I wrote on. Directly Dan said:

"Doctor, it is perfect luxury. The ship's barber isn't any thing to him."

My rough beard wee distressing me beyond measure. The barber was rolling up his apparatus. The temptation was too strong. I said:

"Hold on, please. Shave me also."

I sat down in the chair and closed my eyes. The barber soaped my face, and then took his razor and gave me a rake that well nigh threw me into convulsions. I jumped out of the chair: Dan and the doctor were both wiping blood off their faces and laughing.

I said it was a mean, disgraceful fraud.

They said that the misery of this shave had gone so far beyond any thing they had ever experienced before, that they could not bear the idea of losing such a chance of hearing a cordial opinion from me on the subject.

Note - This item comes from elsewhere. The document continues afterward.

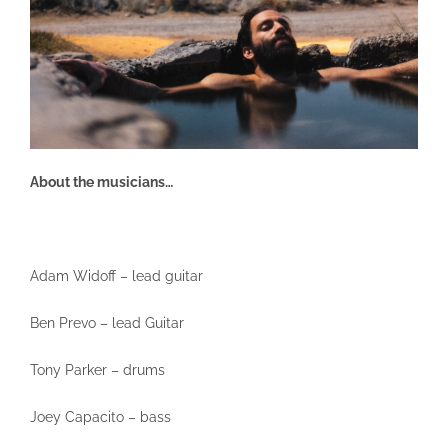
About the musicians…
Adam Widoff – lead guitar
Ben Prevo – lead Guitar
Tony Parker – drums
Joey Capacito – bass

It was shameful. But there was no help for it. The skinning was begun and had to be finished. The tears flowed with every rake, and so did the fervent execrations. The barber grew confused, and brought blood every time. I think the boys enjoyed it better than any thing they have seen or heard since they left home.
 
I went to Disneyland Paris four years ago and had a barber's shave in their own old'fashioned barber's shop. He was an Italian chap so our communication was limited, but the whole experience was very enjoyable. I'm probably going again in January so will report back my findings! Hopefully he won't have changed to a Mach 3. France is not too obsessive about perfect hygiene thank goodness, so maybe I'll still get an authentic shaving experience.

PS Next time I'm in Cornwall I'll certainly look up Mat!

I had a shave at the same place 6 years ago. It's still the best shave I have ever had.
Just booked another trip to Disneyland Paris for November - can't wait!
 
I've had one str8 shave & it was ok I guess. He did a semi decent prep with lather from a LatherKing & hot towels but his razor seemed a little dull to me. Like shaving with a butter knife but it was my first & only time so I don't have anything to compare it to. It was almost to the point of being painful. Afterwards it was a cool, wet towel followed by a good splash of Old Spice.